In Ravensburg selbst wird das neue Kunstmuseum mit gemischten Gefühlen aufgenommen. Opposition und Steuerzahlerbund wittern schon seit Jahren gegen das fünf Jahre lang geplante Bauvorhaben: zu groß, zu teuer, zu unnötig. Dabei ist die Stadt nur Mieterin. Eigentümerin und Errichterin ist die Baufirma Reisch, die das Haus (Gesamtinvestition rund sechs Millionen Euro) für die Dauer von 30 Jahren an die Stadt vermietet - klassisches Public Private Partnership.

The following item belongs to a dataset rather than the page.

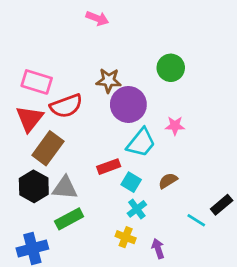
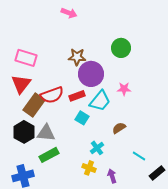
red semicircle: (66, 106) -> (52, 95), moved
red rectangle: (109, 167) -> (77, 96), moved
cyan square: (131, 182) -> (82, 118), moved
black rectangle: (222, 205) -> (157, 173), moved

„Ich bin mit dieser Lösung sehr zufrieden“, meint der Ravensburger Oberbürgermeister Daniel Rapp (CDU), „einen Neubau dieser Art hätten wir uns niemals leisten können. So allerdings war es möglich, dieses Projekt zu realisieren und der Bevölkerung nach langer Zeit ein Haus für Kunst zur Verfügung zu stellen. Das ist ein wichtiger Bildungsaspekt.“

Glücklich ist auch Gudrun Selinka. Die Witwe des verstorbenen Kunstsammlers Paul Selinka und nunmehrige Leiterin der Peter und Gudrun Selinka Stiftung freut sich, endlich ein Heim für ihre mehr als 200 Werke umfassende Sammlung gefunden zu haben: Gruppe Cobra, Gruppe Spur und diverse andere expressionistische Maler, die nun unter ebenso ausdrucksstark geflecktem Ziegelgewölbe öffentlich zugänglich sind. Die Symbiose aus Kunst und Architektur ist perfekt. Leider war der Fotograf schneller als die Ausstellungsmacher.
Erstes Passivhaus-Museum

Bedeutung für die internationale Architekturdebatte hat das Kunstmuseum Ravensburg jedoch in ganz anderer Hinsicht: Es gilt offiziell als das erste Passivhaus-Museum der Welt. Geheizt und gekühlt wird das Haus über Geothermie. 180 Meter in die Tiefe reichen die Bodenbohrungen unter dem Fundament. Der jährliche Heizwärmebedarf liegt bei 13,4 Kilowattstunden pro Quadratmeter. Die Berechnungen stammen vom Energieinstitut Vorarlberg. Eine Zertifizierung nach DGNB liegt bereits auf dem Tisch.

Doch wozu der ganze Aufwand? „Wenn wir schon als Investor ein Museum errichten, dann wollen wir auch zeigen, wie Baukultur in Zukunft aussehen könnte“, sagt Andreas Reisch, Geschäftsführer des Bauunternehmens Reisch. Mit den heute so modernen Glaskisten, die man aufwändig temperieren und reinigen müsse, werde man nicht weit kommen. „ Dieses Haus jedoch ist ein Exempel für Materialrecycling, für schadstoffarmes Bauen, für die Förderung regionaler Ressourcen, für die Erhaltung einer lokalen Wertschöpfungskette sowie für niedrigen Energiebedarf. Ich denke, hier ist uns ein Prototyp gelungen.“

Nicht alles ist in Hinsicht auf Energieverbrauch clever geplant. „Diese riesige Drehtrommeltür! Und noch dazu komplett aus Kupfer! Ganz ehrlich, das hat uns und den Bauphysiker den letzten Nerv gekostet, denn da geht ein unglaublicher Wärmeertrag verloren“, meint Reisch, „aber so sind sie nun einmal, die Architekten. Über weite Strecken logisch argumentierend, im Detail dann aber Sturschädel.“

Arno Lederer streicht mit der Hand über den nackten Ziegelstein. Jahrhundertealte Baugeschichte kribbelt unter seinen Fingerspitzen. Auf seinem Gesicht macht sich ein wunderbares Grinsen breit. „Das passt schon so. Normalerweise sind es die Architekten, die über die Investoren lästern, und das zu Recht, denn die Qualität lässt oft zu wünschen übrig“ , sagt er, „doch dieses Projekt ist der Gegenbeweis. Da hat der Investor eine hohe Qualität an den Tag gelegt. Da darf er ruhig einmal über den Architekten schimpfen.“
[Die Eröffnungsausstellung „Appassionata. Die Sammlung Selinka im Dialog“ ist bis 16. Juni 2013 zu sehen.]